▶ Task prompt
The records that follow are to be transcribed in full, without their images.
--- Input material Enclosed Below ---
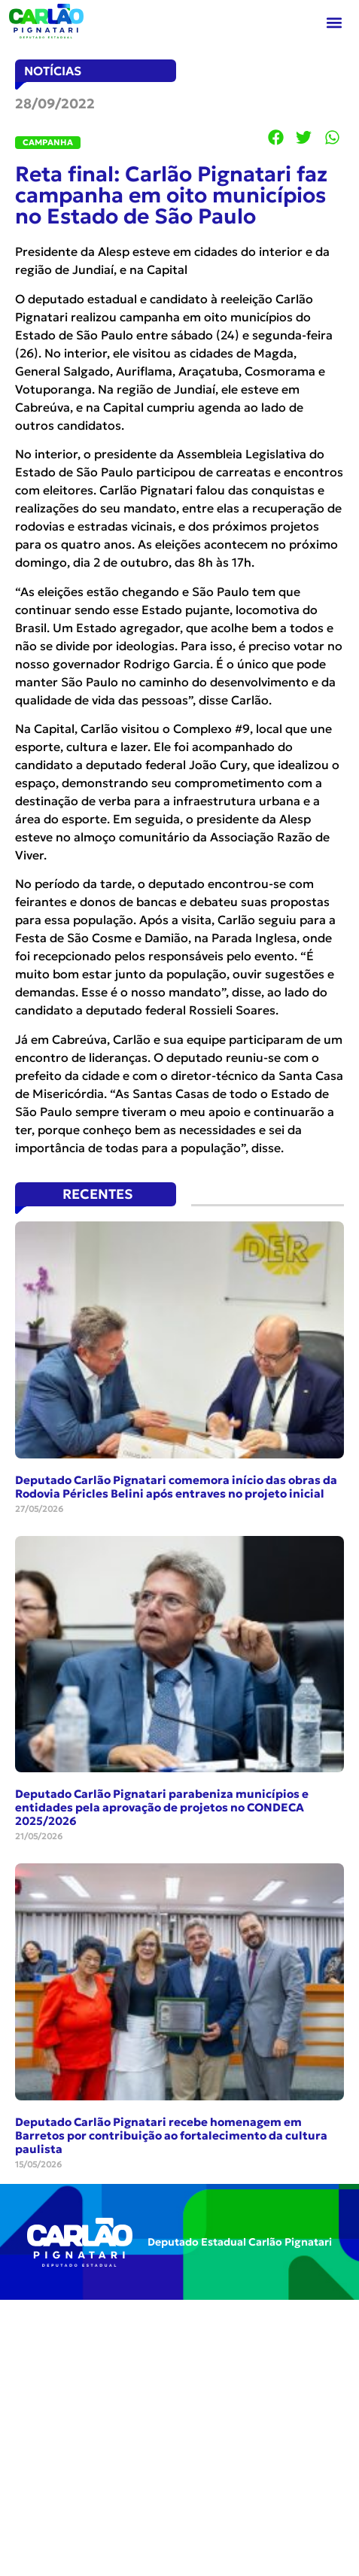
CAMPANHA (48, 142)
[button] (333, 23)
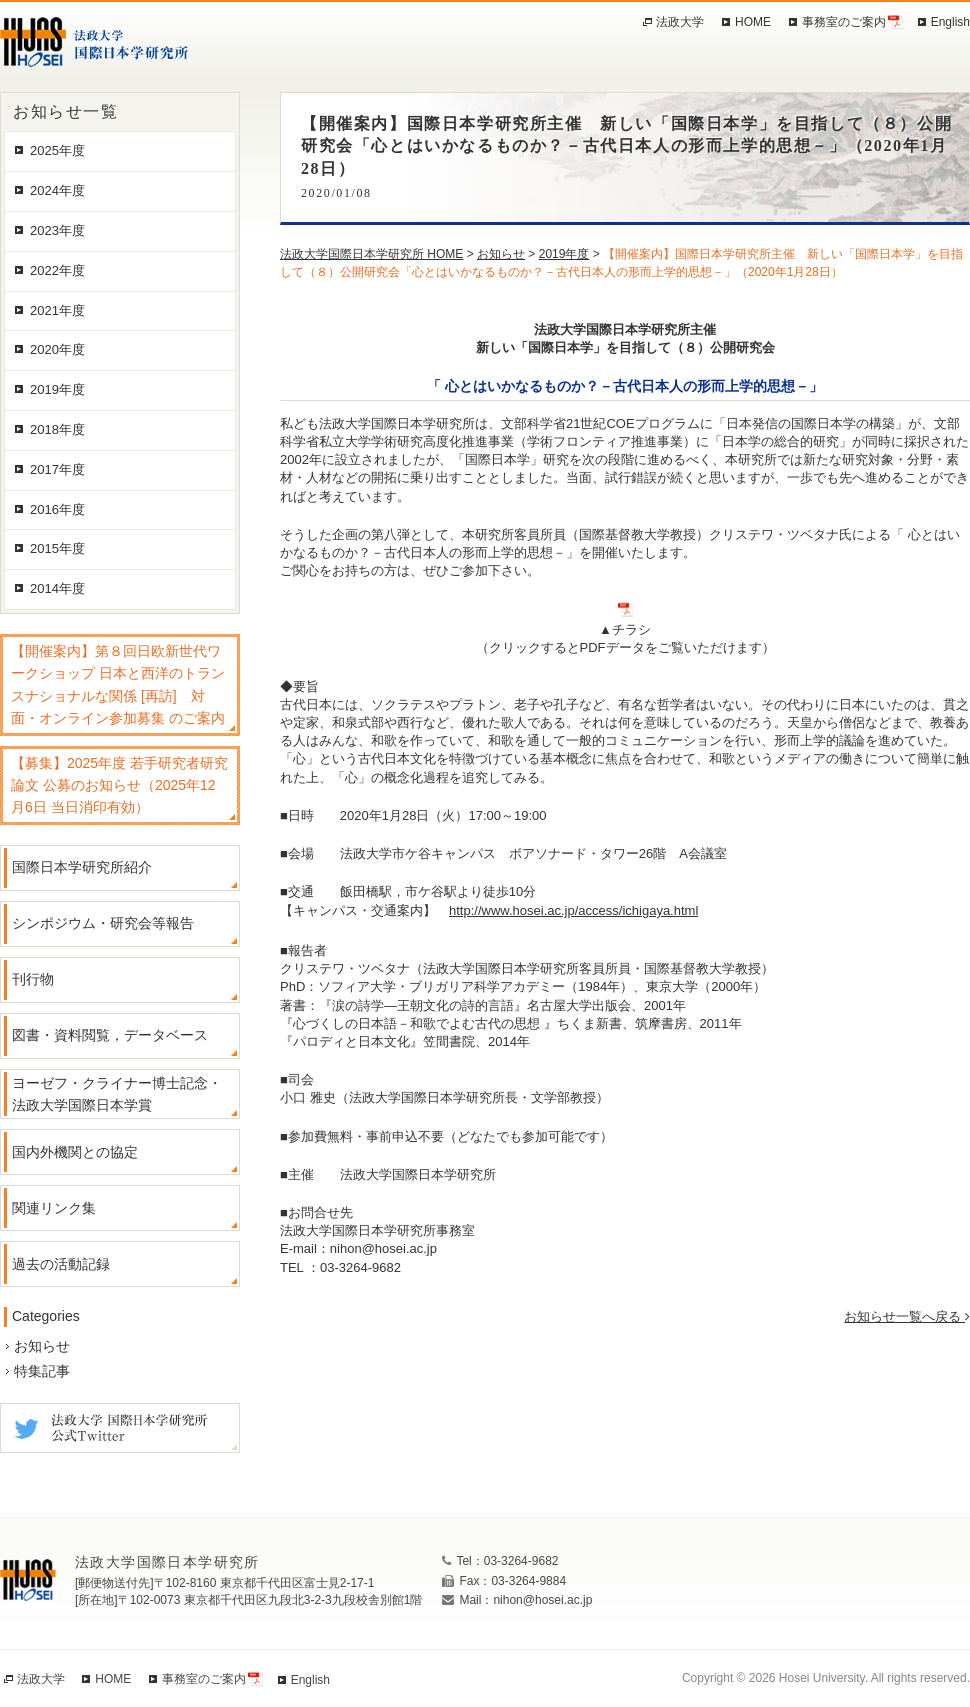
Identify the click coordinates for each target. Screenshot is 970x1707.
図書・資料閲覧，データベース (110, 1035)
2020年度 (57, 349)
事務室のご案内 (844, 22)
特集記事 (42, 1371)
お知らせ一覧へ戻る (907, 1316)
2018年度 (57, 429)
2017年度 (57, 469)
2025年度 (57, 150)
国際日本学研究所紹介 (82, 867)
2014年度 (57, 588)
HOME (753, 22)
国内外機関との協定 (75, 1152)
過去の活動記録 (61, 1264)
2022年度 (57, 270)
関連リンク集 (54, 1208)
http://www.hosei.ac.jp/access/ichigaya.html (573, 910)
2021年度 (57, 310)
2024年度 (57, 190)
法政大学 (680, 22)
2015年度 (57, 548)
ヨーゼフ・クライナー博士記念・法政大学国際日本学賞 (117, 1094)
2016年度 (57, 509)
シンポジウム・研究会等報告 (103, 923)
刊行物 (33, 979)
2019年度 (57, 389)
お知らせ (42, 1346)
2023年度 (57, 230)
--- End of Enclosed Input material ---
▶ Response area
CAMPANHA (48, 142)
[button] (333, 23)
Identify the click coordinates for each target. Screenshot is 970x1707.
図書・資料閲覧，データベース (110, 1035)
2020年度 (57, 349)
事務室のご案内 (844, 22)
特集記事 (42, 1371)
お知らせ一覧へ戻る (907, 1316)
2018年度 (57, 429)
2017年度 (57, 469)
2025年度 (57, 150)
国際日本学研究所紹介 (82, 867)
2014年度 (57, 588)
HOME (753, 22)
国内外機関との協定 (75, 1152)
過去の活動記録 (61, 1264)
2022年度 (57, 270)
関連リンク集 (54, 1208)
http://www.hosei.ac.jp/access/ichigaya.html (573, 910)
2021年度 (57, 310)
2024年度 (57, 190)
法政大学 (680, 22)
2015年度 (57, 548)
ヨーゼフ・クライナー博士記念・法政大学国際日本学賞 (117, 1094)
2016年度 (57, 509)
シンポジウム・研究会等報告 (103, 923)
刊行物 (33, 979)
2019年度 (57, 389)
お知らせ (42, 1346)
2023年度 (57, 230)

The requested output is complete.